Page 5: Paternalistic
Sometimes managers need to adopt a paternalistic style. This means that they may make decisions without consultation or participation, but they have the employees' best interests at heart. If the decision is presented in this way, although employees are not involved in making the decision, they are less likely to feel unhappy about it. In the oil and gas industry it is important to create for every employee a well-rounded, safe, rewarding and challenging work environment. In this way employees will be motivated to work at their best and actively contribute to creating that safe working and living environment. Abraham Maslow claimed that all workers have a 'hierarchy of needs'. After the basic and safety needs (for example, for food or accommodation) have been met, higher order needs for things like social interaction and self development, need to be addressed. For example, giving responsibility can increase motivation as it implies trust.

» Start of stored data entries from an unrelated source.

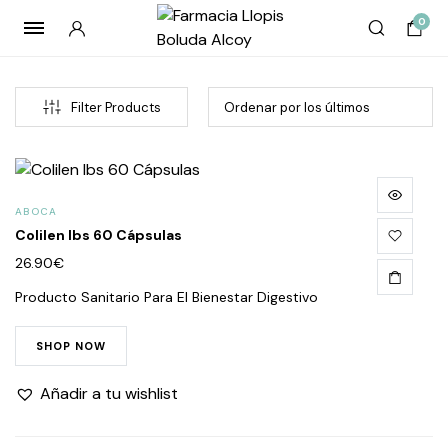
0
Filter Products
ABOCA
Colilen Ibs 60 Cápsulas
26.90
€
Producto Sanitario Para El Bienestar Digestivo
cio
cio
SHOP NOW
imo
imo
Añadir a tu wishlist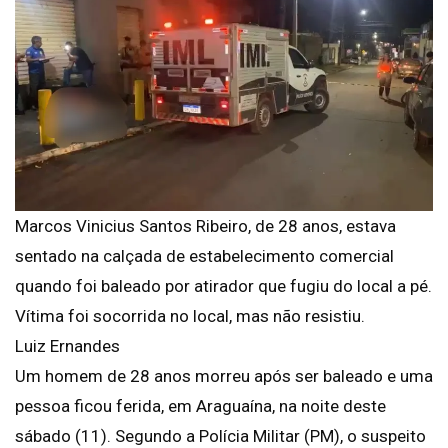
Marcos Vinicius Santos Ribeiro, de 28 anos, estava
sentado na calçada de estabelecimento comercial
quando foi baleado por atirador que fugiu do local a pé.
Vítima foi socorrida no local, mas não resistiu.
Luiz Ernandes
Um homem de 28 anos morreu após ser baleado e uma
pessoa ficou ferida, em Araguaína, na noite deste
sábado (11). Segundo a Polícia Militar (PM), o suspeito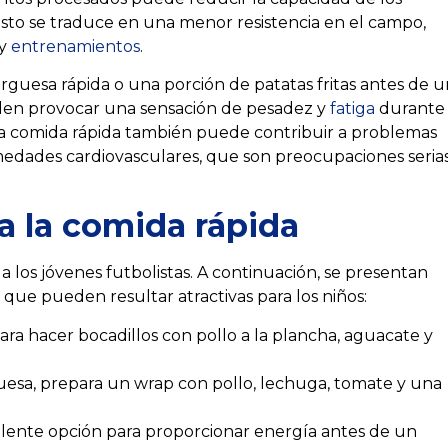
. Esto se traduce en una menor resistencia en el campo,
 y
entrenamientos
.
uesa rápida o una porción de patatas fritas antes de u
eden provocar una sensación de pesadez y
fatiga
durante
 La comida rápida también puede contribuir a problemas
medades cardiovasculares, que son preocupaciones seria
 a la comida rápida
 los jóvenes futbolistas. A continuación, se presentan
 que pueden resultar atractivas para los niños:
para hacer bocadillos con pollo a la plancha, aguacate y
sa, prepara un wrap con pollo, lechuga, tomate y una
lente opción para proporcionar energía antes de un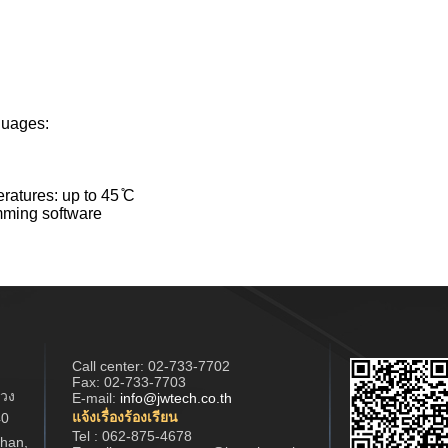
guages:
atures: up to 45 ̊C
ming software
Call center:
02-733-7702
Fax: 02-733-7703
วง
E-mail:
info@jwtech.co.th
แจ้งเรื่องร้องเรียน
40
Tel : 062-875-4678
han,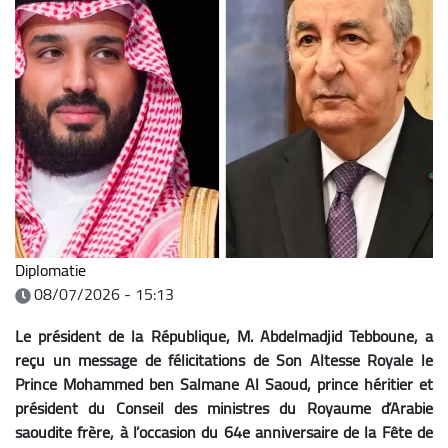
Diplomatie
08/07/2026 - 15:13
Le président de la République, M. Abdelmadjid Tebboune, a
reçu un message de félicitations de Son Altesse Royale le
Prince Mohammed ben Salmane Al Saoud, prince héritier et
président du Conseil des ministres du Royaume d’Arabie
saoudite frère, à l’occasion du 64e anniversaire de la Fête de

The Academy and the oil and gas industry respond to the individual learning and development needs of employees, using at times a paternalistic management style. This helps all staff to develop and grow into competent, flexible and motivated people. Young engineering technicians can join the industry through the Upstream Oil & Gas Technician Training Scheme. In this scheme, suitable recruits are given a choice of career paths and guided through training. The best young talent is selected based on an assessment of their practicality, open-mindedness, team working and vision.
Once young people are employed, they are given many benefits designed to help them develop into the sort of employees the entire industry needs. Responsibility and a capacity to view the bigger picture are encouraged. Individuals are challenged to meet problems and solve them. These things help to grow personal confidence and allow young technicians to see that management gives them trust as well as excellent rewards.